DJI Mavic Air: Is This DJI’s Best Drone Yet?

DJI Mavic Air Image


DJI’s Mavic Pro became popular for its portability. It was the first drone of its kind to have arms that folded against its body, making it super-tight. Since it was unveiled by the DJI, many others have fielded knockoffs with the same design, but it seems like only DJI can knock the Mavic Pro off its perch as our preferred camera drone. And it has, with the launch of the DJI Mavic Air.

Smaller and less expensive than the Pro, the Air also brings along the folding arms, the same 4K camera and gimbal as the Pro. A new object-avoidance mode has also been included to this new model that makes it even easier to operate in narrow spaces. So, it’s easy for us to say that it is the best camera drone yet.


The DJI Mavic Air resembles in shape with the Mavic Pro but smaller in size. Its sleek look with swooping curves makes it look like it’s flying, even when it’s on the ground. The Air’s four arms rotate outward from the main body for flight mode, like the Pro.

DJI Mavic Air Image 2

When folded, the Mavic Air is about 6.5-inches long and 3.5-inches wide. With the arms extended, the drone expands to about 7-inches wide, excluding its rotors.

At the front of the drone, its 4K camera and three-axis gimbal are installed, which is the same as on the Mavic Pro. Though, here, the camera is guarded on two sides by the drone’s body. On the Pro, the camera was more uncovered or exposed, so a clear plastic shroud was required to protect it during transport.

The Air is equipped with sensors that help it navigate through the environment around. Two forward-looking sensors are placed above the main camera, while the underside and rear accumulate two more sensors each.

The bulk of the bottom of the Air is taken up by its removable battery, where you can see, how much charge it has, by checking four of its lights.


The DJI Mavic Air’s controller is similar to that of the DJI Spark drone. It has two arms that extend from the main body and hold your smartphone in place. It’s great that the Air’s controller now uses a physical cable to communicate with your phone while in case of the Spark, first, you needed to pair your phone wirelessly with the controller and then with the drone. It was a minor extra step but really annoying.

DJI Mavic Air Image 3

Otherwise, the Air’s controller is mostly the same: two joysticks are used to control altitude and motion. You can rotate the camera, and take photos and videos with the shoulder buttons. Other buttons on the face land the drone, engage Sport mode and turn the controller on and off. Everything is placed well. Anyone who has been using a PS4 or Xbox controller will have no problems sorting out how to handle the Air’s version.

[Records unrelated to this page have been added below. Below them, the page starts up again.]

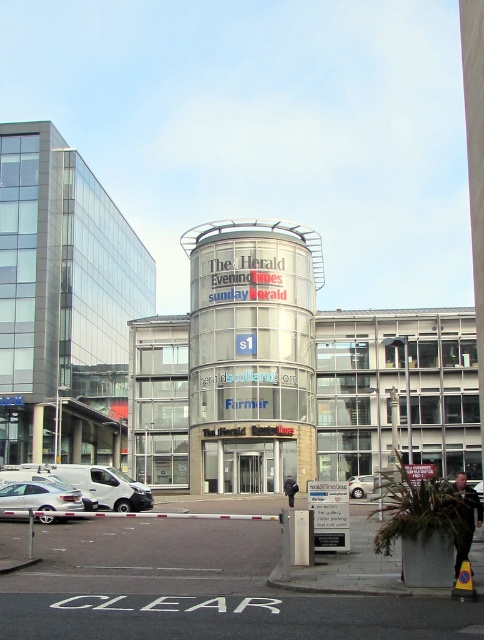 You are a delivery driver approaching the cylindrical building with the signage. You need to park your vehicle between the silver metallic sedan at lower left and the silver metallic car at center. Is there enough space between them to park your van, which is 2 meters wide?

The silver metallic sedan at lower left is to the left of the silver metallic car at center. Since the distance between them is not specified, it is uncertain if there is enough space for the van. Please check the actual distance before deciding.

You are a delivery driver who needs to park your silver metallic car at lower left near the cylindrical building. The parking spot you want is 30 meters long. Can your car fit in the parking spot?

The distance between the silver metallic car at lower left and the cylindrical building is 31.92 meters, so the parking spot is 30 meters long, which is shorter than the distance between them. Therefore, the car cannot fit in the parking spot. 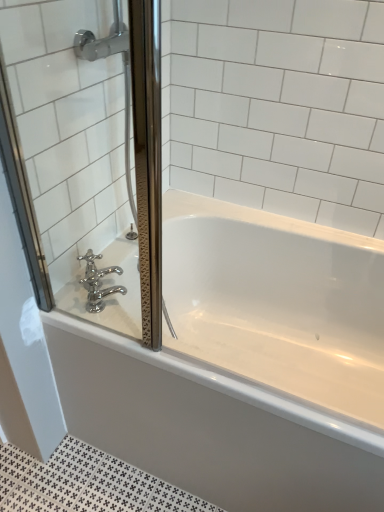 The height and width of the screenshot is (512, 384). I want to click on free space to the back side of polished chrome faucet at lower left, so click(117, 272). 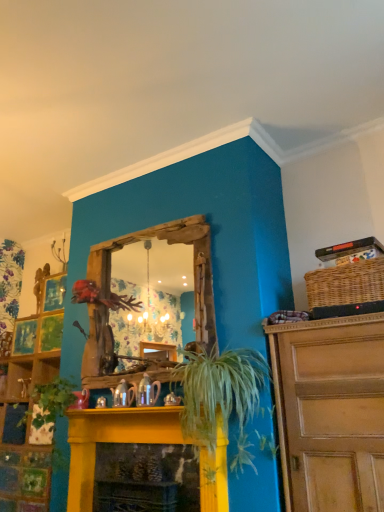 Question: Is green leafy plant at center taller or shorter than green matte plant at lower left?

Choices:
 (A) tall
 (B) short

Answer: (A)

Question: In the image, is green leafy plant at center positioned in front of or behind green matte plant at lower left?

Choices:
 (A) front
 (B) behind

Answer: (A)

Question: Which object is positioned closest to the green leafy plant at center?

Choices:
 (A) woven brown basket at upper right
 (B) green matte plant at lower left
 (C) yellow painted wood fireplace at center

Answer: (C)

Question: Considering the real-world distances, which object is closest to the woven brown basket at upper right?

Choices:
 (A) green matte plant at lower left
 (B) green leafy plant at center
 (C) yellow painted wood fireplace at center

Answer: (B) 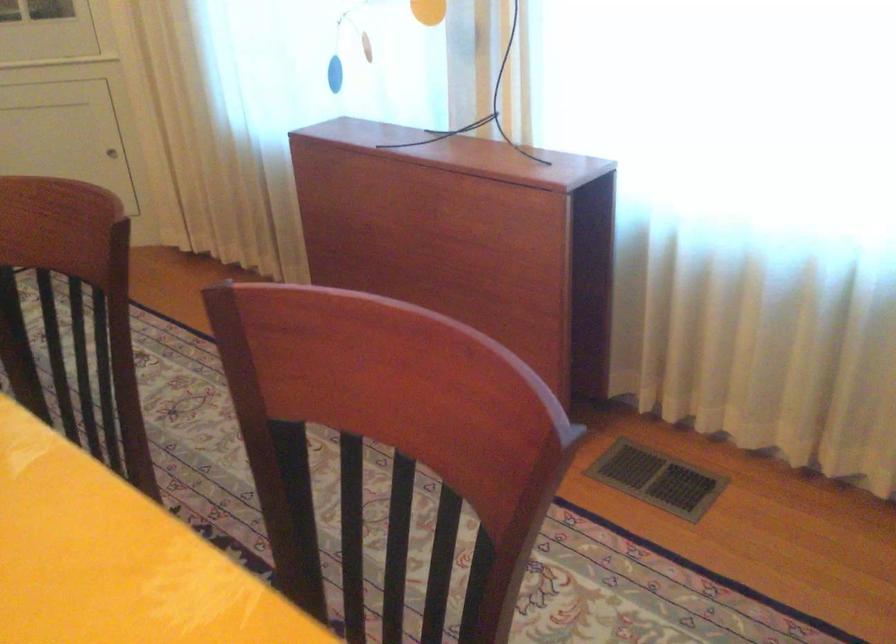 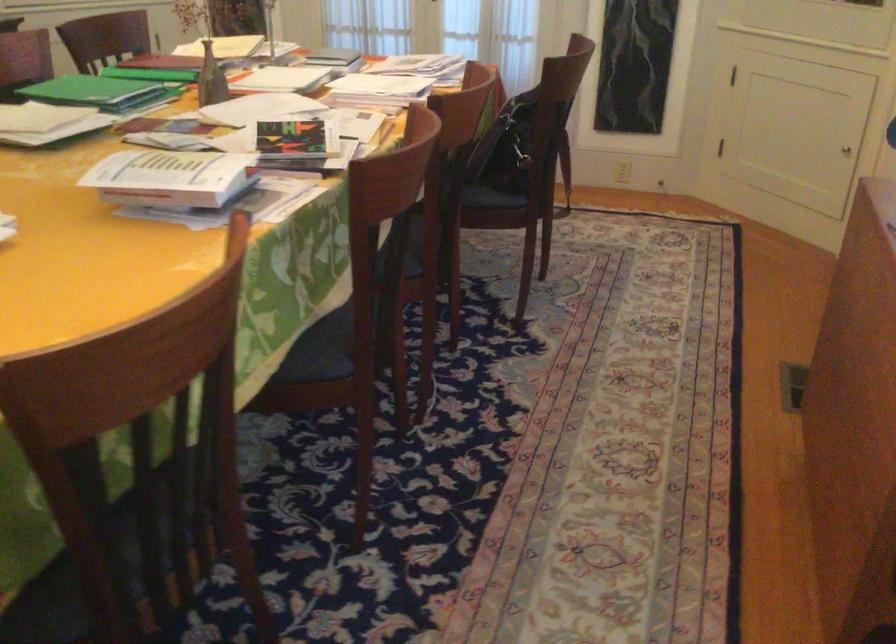 The point at (108, 153) is marked in the first image. Where is the corresponding point in the second image?

(846, 149) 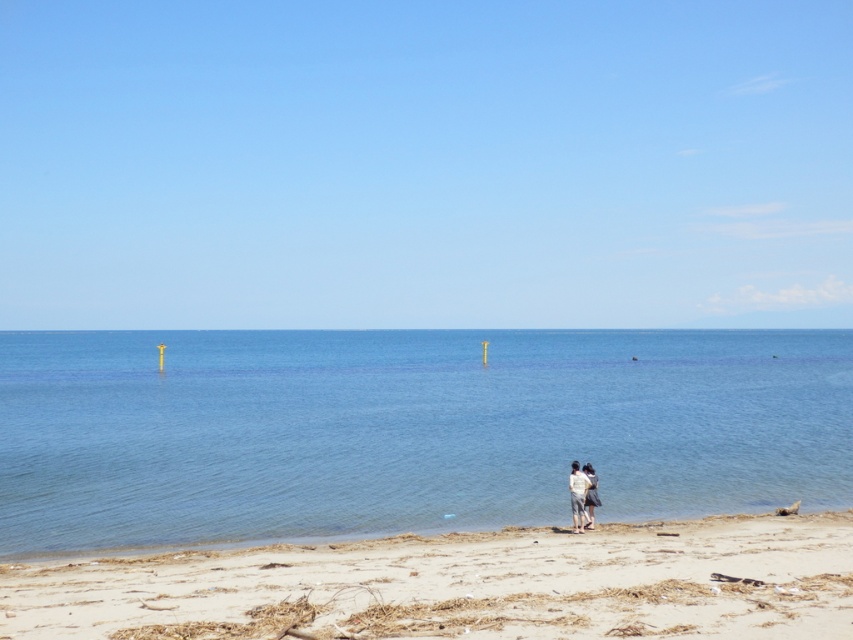 You are a photographer trying to capture the white cotton shirt at center and the light beige sand at lower center in the same frame. Based on their positions, which object appears closer to the camera?

The white cotton shirt at center appears closer to the camera because it has a greater height than the light beige sand at lower center.

You are standing on the beach and want to walk towards the water. There is light beige sand at lower center and a white cotton shirt at center in your view. Which object will you encounter first as you move forward?

The light beige sand at lower center is in front of the white cotton shirt at center, so you will encounter the light beige sand at lower center first as you move forward.

You are standing on the beach and see the light beige sand at lower center and the light gray cotton shirt at lower center. Which object is positioned to the left of the other?

The light beige sand at lower center is to the left of the light gray cotton shirt at lower center. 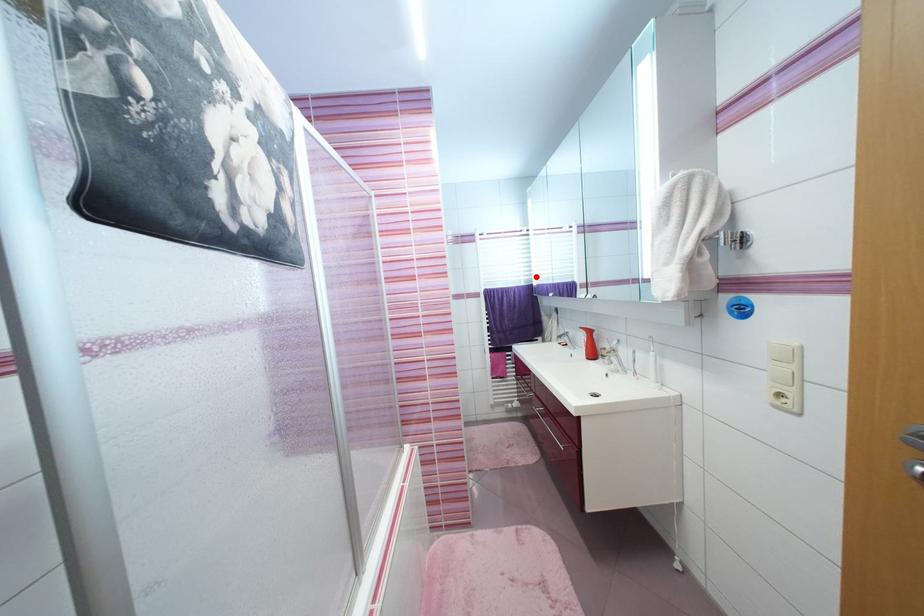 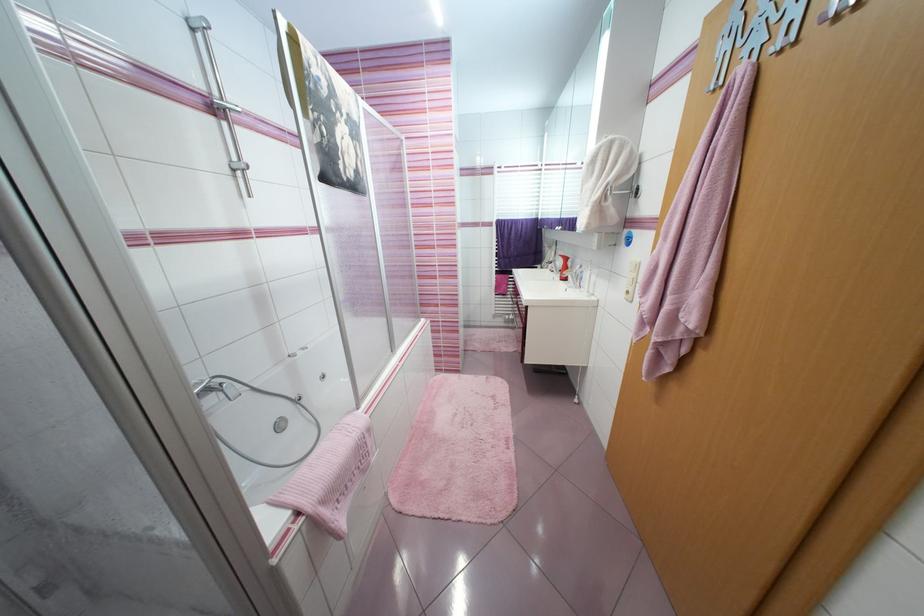 In the second image, find the point that corresponds to the highlighted location in the first image.

(543, 211) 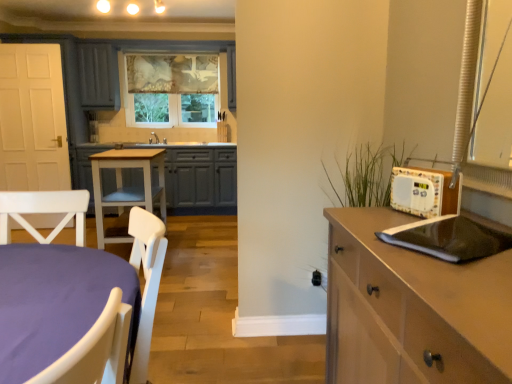 Question: From the image's perspective, is black matte laptop at right on top of light brown wood cabinet at right, the first cabinetry viewed from the front?

Choices:
 (A) no
 (B) yes

Answer: (B)

Question: Does black matte laptop at right appear on the left side of light brown wood cabinet at right, placed as the first cabinetry when sorted from right to left?

Choices:
 (A) yes
 (B) no

Answer: (B)

Question: From a real-world perspective, is black matte laptop at right beneath light brown wood cabinet at right, positioned as the 2th cabinetry in back-to-front order?

Choices:
 (A) no
 (B) yes

Answer: (A)

Question: Is black matte laptop at right shorter than light brown wood cabinet at right, which ranks as the 1th cabinetry in bottom-to-top order?

Choices:
 (A) yes
 (B) no

Answer: (A)

Question: From a real-world perspective, does black matte laptop at right stand above light brown wood cabinet at right, which ranks as the 1th cabinetry in bottom-to-top order?

Choices:
 (A) yes
 (B) no

Answer: (A)

Question: Is black matte laptop at right turned away from light brown wood cabinet at right, the first cabinetry viewed from the front?

Choices:
 (A) yes
 (B) no

Answer: (B)

Question: Considering the relative sizes of textured fabric window at center and matte gray cabinet at center, the 2th cabinetry when ordered from bottom to top, in the image provided, is textured fabric window at center bigger than matte gray cabinet at center, the 2th cabinetry when ordered from bottom to top,?

Choices:
 (A) yes
 (B) no

Answer: (B)

Question: Is textured fabric window at center to the left of matte gray cabinet at center, the 2th cabinetry when ordered from bottom to top, from the viewer's perspective?

Choices:
 (A) no
 (B) yes

Answer: (A)

Question: Does textured fabric window at center have a lesser width compared to matte gray cabinet at center, the 2th cabinetry when ordered from bottom to top?

Choices:
 (A) no
 (B) yes

Answer: (B)

Question: Is textured fabric window at center positioned with its back to matte gray cabinet at center, which ranks as the first cabinetry in left-to-right order?

Choices:
 (A) yes
 (B) no

Answer: (B)

Question: Is textured fabric window at center taller than matte gray cabinet at center, which ranks as the first cabinetry in left-to-right order?

Choices:
 (A) no
 (B) yes

Answer: (B)

Question: Can you confirm if textured fabric window at center is smaller than matte gray cabinet at center, arranged as the second cabinetry when viewed from the right?

Choices:
 (A) yes
 (B) no

Answer: (A)

Question: From the image's perspective, is white wood table at center below black matte laptop at right?

Choices:
 (A) yes
 (B) no

Answer: (B) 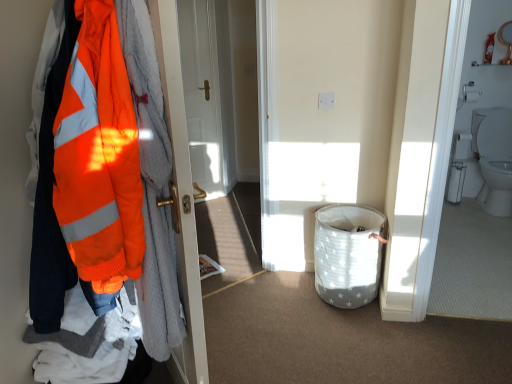 Question: Is white glossy toilet at right wider than white glossy toilet at right?

Choices:
 (A) no
 (B) yes

Answer: (A)

Question: Is white glossy toilet at right behind white glossy toilet at right?

Choices:
 (A) no
 (B) yes

Answer: (A)

Question: Considering the relative sizes of white glossy toilet at right and white glossy toilet at right in the image provided, is white glossy toilet at right taller than white glossy toilet at right?

Choices:
 (A) yes
 (B) no

Answer: (A)

Question: Is white glossy toilet at right turned away from white glossy toilet at right?

Choices:
 (A) no
 (B) yes

Answer: (A)

Question: From a real-world perspective, does white glossy toilet at right stand above white glossy toilet at right?

Choices:
 (A) no
 (B) yes

Answer: (B)

Question: Do you think white glossy door at center is within white glossy toilet at right, or outside of it?

Choices:
 (A) outside
 (B) inside

Answer: (A)

Question: Looking at their shapes, would you say white glossy door at center is wider or thinner than white glossy toilet at right?

Choices:
 (A) thin
 (B) wide

Answer: (A)

Question: Based on their positions, is white glossy door at center located to the left or right of white glossy toilet at right?

Choices:
 (A) right
 (B) left

Answer: (B)

Question: From their relative heights in the image, would you say white glossy door at center is taller or shorter than white glossy toilet at right?

Choices:
 (A) tall
 (B) short

Answer: (A)

Question: Considering their positions, is white glossy door at center located in front of or behind white fabric laundry basket at lower center?

Choices:
 (A) front
 (B) behind

Answer: (B)

Question: From the image's perspective, is white glossy door at center located above or below white fabric laundry basket at lower center?

Choices:
 (A) below
 (B) above

Answer: (B)

Question: From a real-world perspective, relative to white fabric laundry basket at lower center, is white glossy door at center vertically above or below?

Choices:
 (A) below
 (B) above

Answer: (B)

Question: Based on their sizes in the image, would you say white glossy door at center is bigger or smaller than white fabric laundry basket at lower center?

Choices:
 (A) small
 (B) big

Answer: (A)

Question: Visually, is white fabric laundry basket at lower center positioned to the left or to the right of high-visibility orange jacket at left?

Choices:
 (A) right
 (B) left

Answer: (A)

Question: In the image, is white fabric laundry basket at lower center positioned in front of or behind high-visibility orange jacket at left?

Choices:
 (A) front
 (B) behind

Answer: (B) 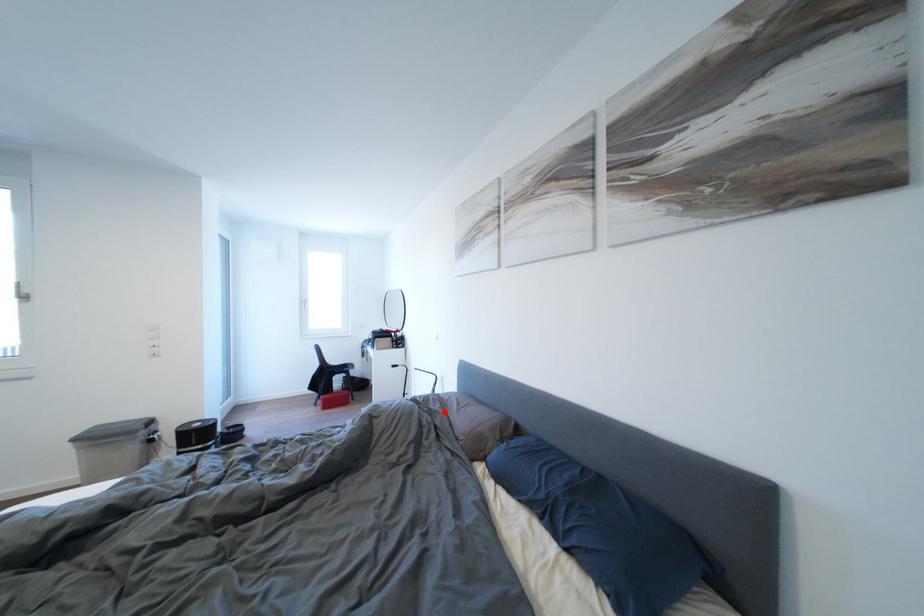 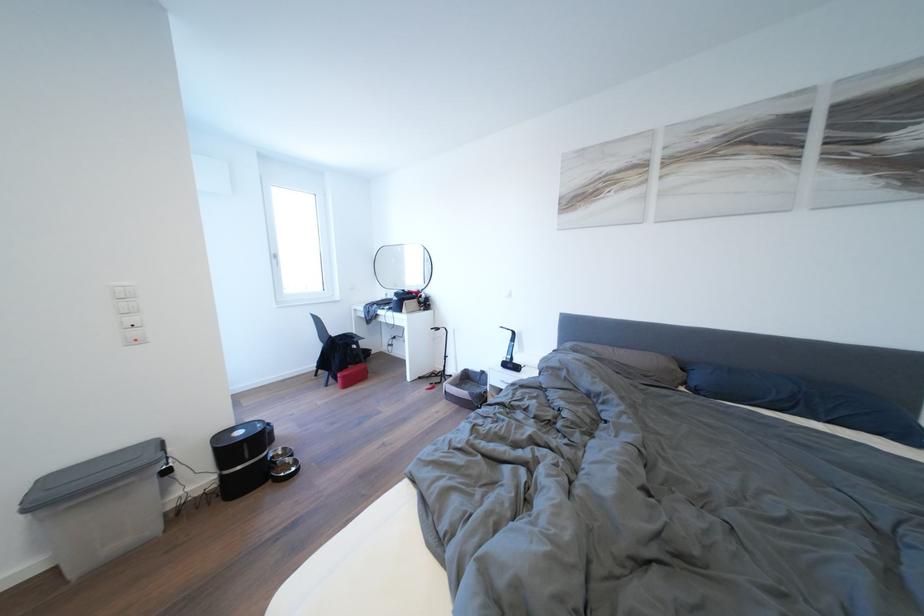 Find the pixel in the second image that matches the highlighted location in the first image.

(602, 360) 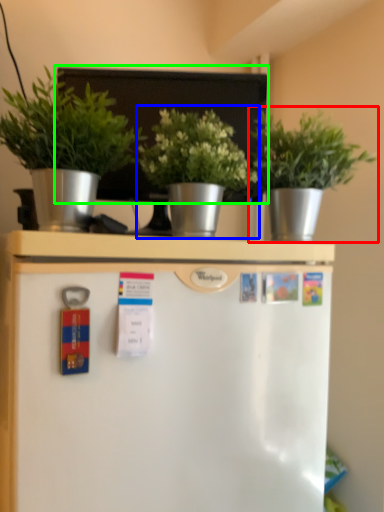 Question: Considering the real-world distances, which object is closest to houseplant (highlighted by a red box)? houseplant (highlighted by a blue box) or bulletin board (highlighted by a green box).

Choices:
 (A) houseplant
 (B) bulletin board

Answer: (A) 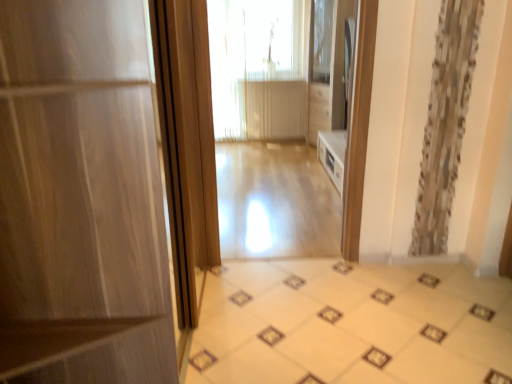 Question: From the image's perspective, does beige glossy tile at center appear higher than translucent fabric at center?

Choices:
 (A) yes
 (B) no

Answer: (B)

Question: Does beige glossy tile at center have a greater height compared to translucent fabric at center?

Choices:
 (A) yes
 (B) no

Answer: (B)

Question: Does beige glossy tile at center appear on the right side of translucent fabric at center?

Choices:
 (A) yes
 (B) no

Answer: (A)

Question: Considering the relative sizes of beige glossy tile at center and translucent fabric at center in the image provided, is beige glossy tile at center smaller than translucent fabric at center?

Choices:
 (A) yes
 (B) no

Answer: (A)

Question: Is beige glossy tile at center oriented towards translucent fabric at center?

Choices:
 (A) no
 (B) yes

Answer: (A)

Question: Can you confirm if beige glossy tile at center is wider than translucent fabric at center?

Choices:
 (A) no
 (B) yes

Answer: (B)

Question: Is light wood floor at center looking in the opposite direction of beige glossy tile at center?

Choices:
 (A) no
 (B) yes

Answer: (A)

Question: Are light wood floor at center and beige glossy tile at center located far from each other?

Choices:
 (A) no
 (B) yes

Answer: (B)

Question: Considering the relative sizes of light wood floor at center and beige glossy tile at center in the image provided, is light wood floor at center smaller than beige glossy tile at center?

Choices:
 (A) yes
 (B) no

Answer: (A)

Question: Is light wood floor at center to the right of beige glossy tile at center from the viewer's perspective?

Choices:
 (A) yes
 (B) no

Answer: (B)

Question: Considering the relative sizes of light wood floor at center and beige glossy tile at center in the image provided, is light wood floor at center taller than beige glossy tile at center?

Choices:
 (A) no
 (B) yes

Answer: (B)

Question: Would you say light wood floor at center is outside beige glossy tile at center?

Choices:
 (A) yes
 (B) no

Answer: (A)

Question: Considering the relative sizes of light wood floor at center and light wood floor at center in the image provided, is light wood floor at center thinner than light wood floor at center?

Choices:
 (A) no
 (B) yes

Answer: (A) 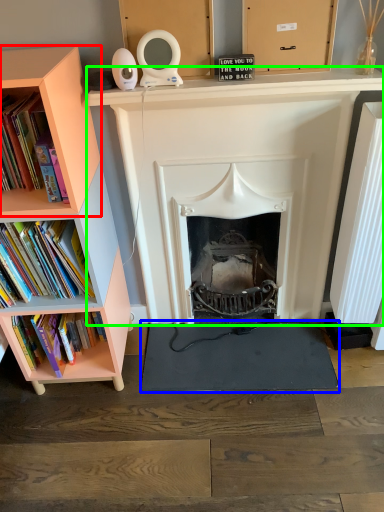 Question: Estimate the real-world distances between objects in this image. Which object is closer to shelf (highlighted by a red box), yoga mat (highlighted by a blue box) or fireplace (highlighted by a green box)?

Choices:
 (A) yoga mat
 (B) fireplace

Answer: (B) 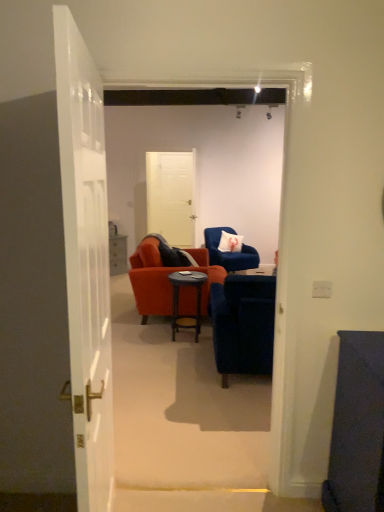 Find the location of `white fabric pillow at center`. white fabric pillow at center is located at coordinates (230, 242).

What do you see at coordinates (229, 252) in the screenshot?
I see `velvet blue armchair at center, which is the 2th chair from front to back` at bounding box center [229, 252].

The image size is (384, 512). What do you see at coordinates (178, 297) in the screenshot?
I see `dark wood side table at center` at bounding box center [178, 297].

What is the approximate height of dark wood side table at center?

It is 24.57 inches.

The image size is (384, 512). I want to click on velvet blue armchair at center, which appears as the 1th chair when viewed from the front, so click(243, 325).

Does velvet blue armchair at center, which is the 2th chair from front to back, have a smaller size compared to white glossy door at left, the 1th door from the bottom?

No, velvet blue armchair at center, which is the 2th chair from front to back, is not smaller than white glossy door at left, the 1th door from the bottom.

Does velvet blue armchair at center, marked as the first chair in a back-to-front arrangement, lie behind white glossy door at left, the 2th door viewed from the top?

Yes, it is.

Measure the distance between velvet blue armchair at center, which is the 2th chair from front to back, and white glossy door at left, the 1th door from the bottom.

velvet blue armchair at center, which is the 2th chair from front to back, and white glossy door at left, the 1th door from the bottom, are 2.82 meters apart.

Which is behind, point (86, 82) or point (213, 290)?

Point (213, 290)

Consider the image. Does white glossy door at left, the 2th door viewed from the top, have a larger size compared to velvet blue armchair at center, the second chair viewed from the back?

Actually, white glossy door at left, the 2th door viewed from the top, might be smaller than velvet blue armchair at center, the second chair viewed from the back.

In order to click on the 1st door above the velvet blue armchair at center, the second chair viewed from the back (from a real-world perspective) in this screenshot , I will do `click(86, 261)`.

Is white fabric pillow at center looking in the opposite direction of velvet blue armchair at center, the second chair viewed from the back?

That's not correct — white fabric pillow at center is not looking away from velvet blue armchair at center, the second chair viewed from the back.

Identify the location of the 1st chair located beneath the white fabric pillow at center (from a real-world perspective). Image resolution: width=384 pixels, height=512 pixels. click(x=243, y=325).

Which point is more forward, (x=233, y=241) or (x=263, y=296)?

Point (x=263, y=296)

Would you say white fabric pillow at center is to the left or to the right of velvet blue armchair at center, the second chair viewed from the back, in the picture?

white fabric pillow at center is positioned on velvet blue armchair at center, the second chair viewed from the back,'s right side.

Considering the positions of points (176, 272) and (175, 198), is point (176, 272) closer to camera compared to point (175, 198)?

The controller sticks for the Air can be detached and stowed in the body of the controller, which is another nice touch and makes it much easier for you to carry around.

Gesture Controls

If you need to skip the controller completely, the Mavic Air, like the Spark drone, can be controlled using nothing more than hand gestures. You can launch the Air, move it right, left, up and down, and capture stills and videos.

Although in this mode Air’s range is limited only to about 20 feet, since your palm and hand gestures need to be clearly viewed by the camera.

Flight Time and Performance

DJI says that the Mavic Air should stay in the air for about 21 minutes, and it was found to be close to their claim. It is only a few minutes behind the Mavic Pro, and certainly a fair trade-off, given the reduced price of the Air. The drone ships with a single battery, which you can easily swap out; extras will cost about $79 each.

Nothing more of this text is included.